• _The problem_
Pictures in the records are to be omitted; everything else is copied exactly.

********

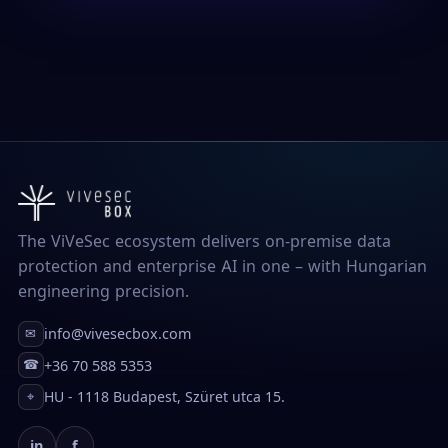
The ViVeSec ecosystem delivers on-premise data
protection and enterprise AI in one – with Hungarian
engineering precision.
info@vivesecbox.com
✉
+36 70 588 5353
☎
HU - 1118 Budapest, Szüret utca 15.
⌖
in
f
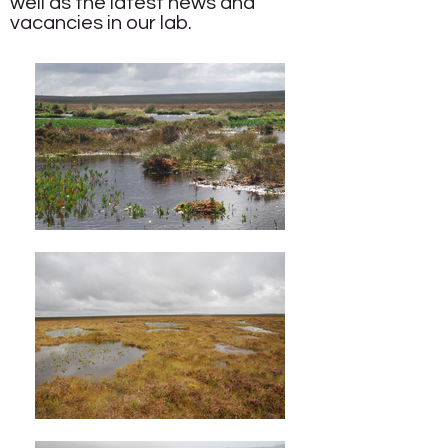
well as the
latest news and
vacancies
in our lab.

********

• _Solution to this problem_
The ViVeSec ecosystem delivers on-premise data
protection and enterprise AI in one – with Hungarian
engineering precision.
info@vivesecbox.com
✉
+36 70 588 5353
☎
HU - 1118 Budapest, Szüret utca 15.
⌖
in
f
well as the
latest news and
vacancies
in our lab.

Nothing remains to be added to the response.